Siete comunque più vicini al centrosinistra.
Culturalmente sì, certo. Ma questo non significa che il matrimonio sia scontato.

Comunque, se ci fosse un ballottaggio tra Michetti e Gualtieri, posso ipotizzare che non voterete il primo?
Diciamo che questo è corretto.

Lei invece non si ricandida?
No, salvo sorprese eccezionali. La mia intenzione è quella di non ricandidarmi.

Per quale motivo?
Intanto perché ho già ricoperto questo ruolo per due consiliature e penso di aver contribuito tanto alla città. Poi mi piacerebbe misurarmi su nuove sfide, mettermi alla prova in altri contesti. Ovviamente sempre lavorando sui miei temi, dove credo di aver sviluppato una conoscenza e un'esperienza non così comuni.

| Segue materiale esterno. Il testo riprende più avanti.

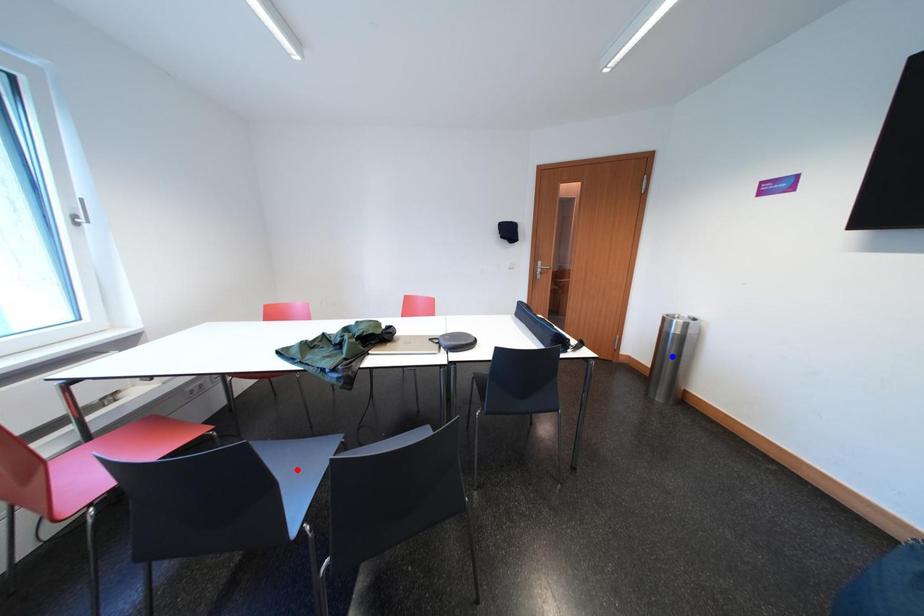 Question: In the image, two points are highlighted. Which point is nearer to the camera? Reply with the corresponding letter.

Choices:
 (A) blue point
 (B) red point

Answer: (B) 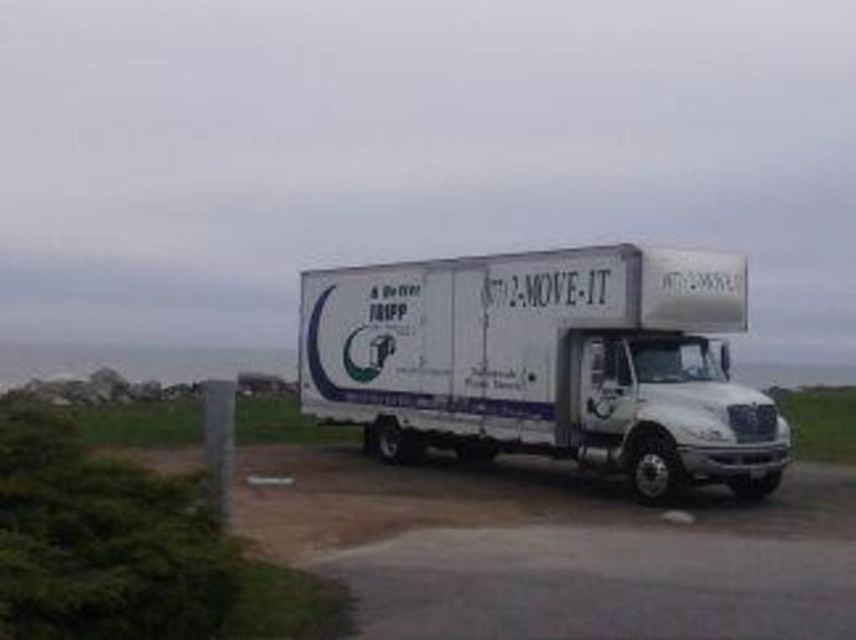 Can you confirm if white matte trailer truck at center is positioned to the left of green grass at lower left?

Incorrect, white matte trailer truck at center is not on the left side of green grass at lower left.

In the scene shown: Between white matte trailer truck at center and green grass at lower left, which one has less height?

Standing shorter between the two is green grass at lower left.

Where is `white matte trailer truck at center`? white matte trailer truck at center is located at coordinates (545, 362).

You are a GUI agent. You are given a task and a screenshot of the screen. Output one action in this format:
    pyautogui.click(x=<x>, y=<y>)
    Task: Click on the white matte trailer truck at center
    Image resolution: width=856 pixels, height=640 pixels.
    Given the screenshot: What is the action you would take?
    pyautogui.click(x=545, y=362)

Quindi potrebbe candidarsi anche a livello nazionale?
Vediamo, non lo so. Non si vive di sola politica. Ma sicuramente mi piacerebbe mettermi alla prova anche in altre realtà istituzionali, certo. Se ne parla tra un anno e mezzo, fare una previsione al momento è arduo.

Ora che la Raggi non ha più la maggioranza, da molte parti è stata invitata a dimettersi. Anche lei la pensa così?
Quella sarebbe una mossa sicuramente forte. Però avendo perso, in cinque anni, dieci consiglieri e cinque municipi, io se fossi nella sindaca Raggi qualche domanda me la farei.